Women and youth representation does not depend on increased numbers in parliament | (AFP)

There was a political necessity in society over a long time to effect decent electoral reforms. Necessity was to strengthen people’s representation in an improved parliamentary democracy. That required the whole electoral system to be clean and devoid of corruption. That in turn required political parties to be democratic, corruption free and accountable to the people. We therefore wish to note that electoral reforms brought to straighten the tail of the system as proposed in 20A will not meet the aspirations of the people in establishing a democratic change.

Though easy, it is a total lie to dump all evil of this electoral system on the “preference vote”. We are very clear that fusing the old first past the post system with proportional representation is not going to clean up the system. If the electoral system can be turned decent with such change, then the Indian parliament must be one with exceptionally decent personalities. In the present Indian parliament 186 of the elected MPs have criminal charges against them. The problem in India is also the untold and unspoken relationship between businessmen and black money launderers with political parties and politicians.

This cannot be plugged for good by reforms aimed at one end of the system. Let us make this unhesitatingly clear here. Unless electoral reforms bring in legal conditions to have political parties open their election funds to the people and candidates and publicly declare their campaign budgets, future elections will elect loads of corrupt representatives to the parliaments as at present.

These reforms that were reported as having now been adopted by the Cabinet of Ministers after months of haggling are nothing more than arithmetical jargon that never was the outcome of a democratic process. They were conspiratorially restricted to political parties represented in parliament and to some of their lackeys. The proposal to increase the number of MPs in parliament to a number above 225 is therefore not one that serves people. Those who now travel with the government on its footboard, those who avoid this issue, leans on the argument that increased numbers help better women and youth representation.

This is another big lie. Women and youth representation does not depend on increased numbers in parliament. That depends on how much space is given by political parties for women and youth to engage in politics. As political parties hardly provide such space, there were occasions when women on their own fielded independent candidate lists in Colombo district. This “small party” issue is also a dud concept brought forth by President J.R. Jayewardene when he switched to the proportional representation system. It is the Voter who decides at every election, which party should be “small” or big. The UNP that was in government was thus voted as a smaller party than even the LSSP at the 1956 election. At the 1977 elections when the UNP was voted to the parliament with 140 out of 168 seats, the SLFP was voted as the smallest party, even smaller than the TULF that was the main opposition. If as President Jayewardene argued, there is going to be lifetime “small” parties, it only means the people have no use of them. Therefore it is not for the people to have giant parliaments meant for these little entities.

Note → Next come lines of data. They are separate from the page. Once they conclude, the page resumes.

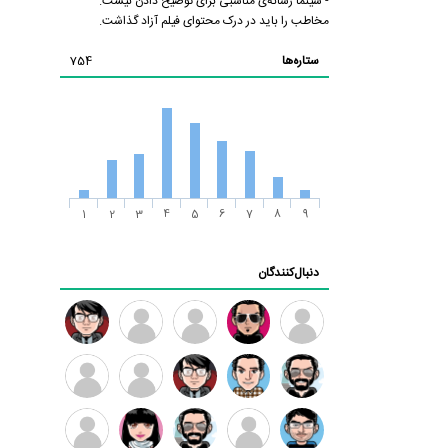
- سینما رسانه‌ی مناسبی برای توضیح دادن نیست.
مخاطب را باید در درک محتوای فیلم آزاد گذاشت.
ستاره‌ها
754
1
2
3
4
5
6
7
8
9
دنبال‌کنندگان
ممدرضا
رضا
زهرا ~
ابتین
سید
کاظمی
محمد
موسوی
مهدی
مهدی
داود
طرفدار
کیوان
فرهمند
سلطانی
رضیی
میلی
کیانی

The issue of ethnic, religious or other minority representation is one that should be seriously discussed. We therefore say, these reforms should not be restricted to parliamentary elections only. Any discussion on electoral reforms in this country must include the people’s representation in provincial councils. Provincial Councils are now the second tier in governance. If electoral reforms are placed on such a wider platform, vital representations for minorities can be discussed and worked out within a decent and a civilized system.

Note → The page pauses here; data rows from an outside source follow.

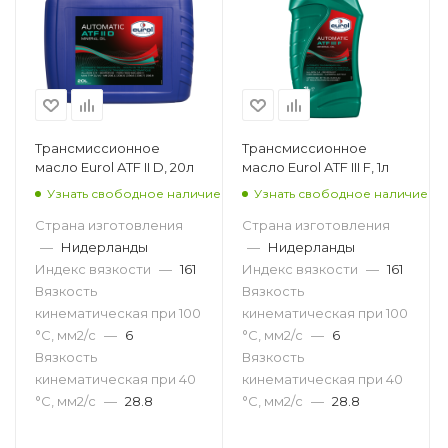
Трансмиссионное
Трансмиссионное
масло Eurol ATF II D, 20л
масло Eurol ATF III F, 1л
Узнать свободное наличие
Узнать свободное наличие
Страна изготовления
Страна изготовления
—
Нидерланды
—
Нидерланды
Индекс вязкости
—
161
Индекс вязкости
—
161
Вязкость
Вязкость
кинематическая при 100
кинематическая при 100
°С, мм2/с
—
6
°С, мм2/с
—
6
Вязкость
Вязкость
кинематическая при 40
кинематическая при 40
°С, мм2/с
—
28.8
°С, мм2/с
—
28.8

This is not what is acted out now. What is now acted out is a total sham sold to people under the label 20A to have those in this illegitimate, indecent parliament accommodated in future parliaments. This is amply proved right with the proposed 20A said to take effect after the next election that would be on the present system with “preferential” votes intact. If 20A is not going to have effect at the coming election, what hurry is this to push it through now, we would wish to ask. Why deny the new parliament after elections taking 20A for discussion and adoption?

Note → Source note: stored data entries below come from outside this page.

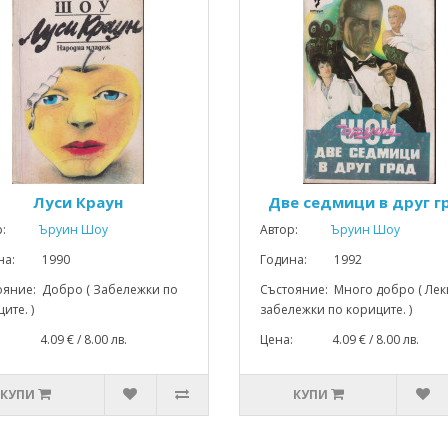
Луси Краун
Две седмици в друг г
р:
Ъруин Шоу
Автор:
Ъруин Шоу
ина: 1990
Година: 1992
ояние: Добро ( Забележки по
Състояние: Много добро ( Лек
ите. )
забележки по кориците. )
: 4.09 € / 8.00 лв.
Цена: 4.09 € / 8.00 лв.
КУПИ
КУПИ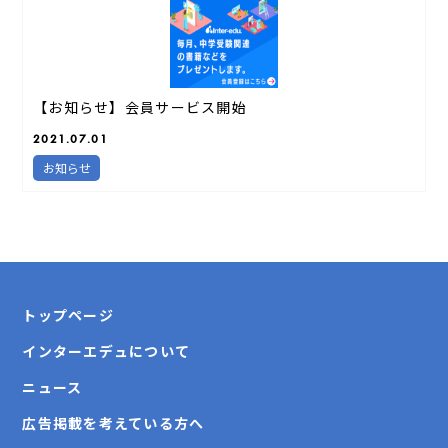
【お知らせ】会員サービス開始
2021.07.01
お知らせ
トップページ
インターエデュについて
ニュース
広告掲載を考えている方へ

There is no moral right for those who want to be MPs and Ministers after the next elections and few of their lackeys to draft 20A to be adopted in this parliament. It is the people who have the right to decide how they should be represented in parliament. This society is no haste to dialogue and discuss electoral reforms. Unlike how 19A was pushed through, 20A needs adequate time and the draft documents in at least Sinhala and Tamil languages for such discourse. We also wish to stress that in 1981, a five member Supreme Court bench headed by CJ Neville Samarakoon has very firmly determined that any change in the constitution of parliament should go before the people at a Referendum and that holds a precedent on 20A as well.